The cut-backs in mental health provision (as Lees says, often, ‘the only support is the sticking plaster of anti-psychotic drugs on a hospital ward for the most serious cases’), along with the difficulty in proving the potential side effects of cannabis (how would one know if a laboratory mouse or rat is psychotic or depressed or whether mental health issues may have manifested in someone regardless of drug use), has meant that there are few resources left for both individuals and their families.

Many have campaigned for changes in the law regarding cannabis and public opinion is still divided but the focus on legalities means that the implications, both individually and collectively, of this escalating situation and its underlying reasons are often ignored.

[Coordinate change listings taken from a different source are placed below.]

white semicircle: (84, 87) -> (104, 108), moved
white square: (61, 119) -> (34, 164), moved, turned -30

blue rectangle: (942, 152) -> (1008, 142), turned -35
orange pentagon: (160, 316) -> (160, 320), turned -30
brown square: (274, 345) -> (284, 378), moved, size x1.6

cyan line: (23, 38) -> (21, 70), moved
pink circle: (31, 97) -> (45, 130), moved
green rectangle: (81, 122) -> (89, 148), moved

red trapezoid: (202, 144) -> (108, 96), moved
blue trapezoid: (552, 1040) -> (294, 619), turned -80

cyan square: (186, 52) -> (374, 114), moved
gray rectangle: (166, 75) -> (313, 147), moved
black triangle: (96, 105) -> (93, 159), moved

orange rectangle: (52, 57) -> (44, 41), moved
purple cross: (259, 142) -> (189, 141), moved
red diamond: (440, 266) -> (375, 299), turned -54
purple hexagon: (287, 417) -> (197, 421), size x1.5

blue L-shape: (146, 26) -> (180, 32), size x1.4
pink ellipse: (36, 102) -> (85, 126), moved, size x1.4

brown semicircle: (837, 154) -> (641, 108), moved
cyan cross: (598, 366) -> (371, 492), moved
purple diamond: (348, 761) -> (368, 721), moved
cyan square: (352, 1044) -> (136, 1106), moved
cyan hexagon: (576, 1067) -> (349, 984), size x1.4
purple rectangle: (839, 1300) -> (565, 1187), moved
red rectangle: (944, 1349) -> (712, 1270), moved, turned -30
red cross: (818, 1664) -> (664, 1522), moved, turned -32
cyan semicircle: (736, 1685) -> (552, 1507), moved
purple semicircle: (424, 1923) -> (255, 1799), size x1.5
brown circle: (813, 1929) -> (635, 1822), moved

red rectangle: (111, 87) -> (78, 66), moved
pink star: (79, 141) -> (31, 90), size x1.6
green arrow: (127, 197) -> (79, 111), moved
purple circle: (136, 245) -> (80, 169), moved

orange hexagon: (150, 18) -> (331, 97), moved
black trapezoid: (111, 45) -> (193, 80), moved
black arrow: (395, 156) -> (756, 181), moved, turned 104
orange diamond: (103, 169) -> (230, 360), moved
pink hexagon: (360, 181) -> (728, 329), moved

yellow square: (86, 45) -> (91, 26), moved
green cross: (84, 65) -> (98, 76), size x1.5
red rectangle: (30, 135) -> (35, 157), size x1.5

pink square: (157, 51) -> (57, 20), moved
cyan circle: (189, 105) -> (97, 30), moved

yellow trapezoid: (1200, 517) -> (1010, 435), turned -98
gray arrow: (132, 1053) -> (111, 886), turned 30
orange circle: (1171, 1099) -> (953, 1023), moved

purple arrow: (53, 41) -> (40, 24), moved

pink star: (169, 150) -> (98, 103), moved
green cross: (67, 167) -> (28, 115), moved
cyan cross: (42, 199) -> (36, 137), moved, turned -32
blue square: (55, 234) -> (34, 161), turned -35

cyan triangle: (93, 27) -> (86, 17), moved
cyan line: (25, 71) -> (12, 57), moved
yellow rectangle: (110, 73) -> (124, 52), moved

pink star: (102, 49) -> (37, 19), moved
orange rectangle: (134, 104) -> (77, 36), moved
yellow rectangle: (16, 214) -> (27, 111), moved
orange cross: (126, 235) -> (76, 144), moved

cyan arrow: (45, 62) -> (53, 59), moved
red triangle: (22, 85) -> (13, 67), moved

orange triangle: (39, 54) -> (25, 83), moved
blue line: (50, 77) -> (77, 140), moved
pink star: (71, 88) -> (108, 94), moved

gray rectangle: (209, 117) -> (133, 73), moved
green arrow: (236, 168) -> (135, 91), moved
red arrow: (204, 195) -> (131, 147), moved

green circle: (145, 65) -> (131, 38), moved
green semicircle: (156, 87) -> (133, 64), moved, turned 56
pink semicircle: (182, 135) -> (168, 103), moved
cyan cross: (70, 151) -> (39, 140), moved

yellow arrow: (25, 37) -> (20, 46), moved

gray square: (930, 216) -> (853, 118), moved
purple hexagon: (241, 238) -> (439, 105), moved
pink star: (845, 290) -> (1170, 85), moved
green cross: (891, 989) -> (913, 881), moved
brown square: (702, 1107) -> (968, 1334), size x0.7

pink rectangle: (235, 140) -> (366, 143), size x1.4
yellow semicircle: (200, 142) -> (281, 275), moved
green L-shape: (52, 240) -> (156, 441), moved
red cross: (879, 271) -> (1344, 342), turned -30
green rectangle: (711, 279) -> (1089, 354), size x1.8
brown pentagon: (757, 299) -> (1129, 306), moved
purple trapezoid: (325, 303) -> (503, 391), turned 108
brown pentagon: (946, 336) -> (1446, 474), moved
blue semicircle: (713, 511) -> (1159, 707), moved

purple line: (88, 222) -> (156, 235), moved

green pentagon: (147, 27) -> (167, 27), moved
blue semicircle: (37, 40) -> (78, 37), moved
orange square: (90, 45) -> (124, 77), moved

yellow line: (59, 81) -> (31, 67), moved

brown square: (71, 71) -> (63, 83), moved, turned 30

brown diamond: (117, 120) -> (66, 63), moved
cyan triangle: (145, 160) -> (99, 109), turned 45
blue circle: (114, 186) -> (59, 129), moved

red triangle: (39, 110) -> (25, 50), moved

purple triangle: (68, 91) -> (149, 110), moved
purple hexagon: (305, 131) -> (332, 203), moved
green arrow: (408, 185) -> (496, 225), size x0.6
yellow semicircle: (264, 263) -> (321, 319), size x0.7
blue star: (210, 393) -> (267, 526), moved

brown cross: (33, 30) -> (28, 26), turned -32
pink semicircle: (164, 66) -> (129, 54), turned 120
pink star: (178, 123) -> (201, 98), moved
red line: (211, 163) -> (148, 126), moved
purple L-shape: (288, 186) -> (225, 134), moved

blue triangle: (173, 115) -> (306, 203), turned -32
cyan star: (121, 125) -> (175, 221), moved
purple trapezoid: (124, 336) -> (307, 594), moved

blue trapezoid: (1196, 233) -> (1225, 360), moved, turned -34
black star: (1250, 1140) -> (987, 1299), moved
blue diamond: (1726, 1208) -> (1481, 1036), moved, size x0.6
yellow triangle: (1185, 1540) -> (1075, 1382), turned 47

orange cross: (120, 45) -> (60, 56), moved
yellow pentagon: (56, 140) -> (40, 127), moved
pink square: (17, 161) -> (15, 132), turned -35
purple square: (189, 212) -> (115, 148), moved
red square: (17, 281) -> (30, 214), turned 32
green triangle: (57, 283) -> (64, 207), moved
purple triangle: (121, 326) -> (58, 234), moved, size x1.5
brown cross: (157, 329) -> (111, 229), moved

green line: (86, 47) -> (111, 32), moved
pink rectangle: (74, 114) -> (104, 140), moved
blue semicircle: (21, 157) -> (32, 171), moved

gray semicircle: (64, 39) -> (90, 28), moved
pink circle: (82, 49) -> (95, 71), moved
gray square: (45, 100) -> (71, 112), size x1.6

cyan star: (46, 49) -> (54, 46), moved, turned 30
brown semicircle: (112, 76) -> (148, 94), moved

Some therapists and organisations advocate family therapy as part of the treatment for patients seeking help with drug abuse, using the complex familial structure and relation to help meet the needs of all members of the family whilst separating and validating those needs and the demands that they may make on the patient.

Working analytically with individuals suffering any mental health issues can necessitate the therapist finding alternative methods of relating to the patient and a patient who has used or is using drugs and has suffered mental health issues may have great difficulty in exploring and gaining insight into their thoughts and feelings. For some, drugs such as cannabis may be used to self-medicate against pain or trauma or to provide a dependency (which may be lacking elsewhere) which, as a colleague said, ‘chemically induces a feeling of ecstasy, of being in love or having out of reality experiences’. Lees includes a quote that ‘you listen to music and it sounds better; you watch a film and you’re into it deeper’. My experience of working with people with, (in my view) drug-related, mental illness particularly that of psychosis has necessitated the need for change in my practice although, of course, this can be said in respect of all therapeutic work as we constantly have to adapt to our patients.  It has often not been possible, certainly in the earlier days, to explore the links between drug use and a patients’ internal world as there has been a more pressing need to provide a stable environment which has not colluded with or aggravated their psychotic state. More so, it has been essential to find a way to accentuate the real whilst acknowledging the pain that it contains.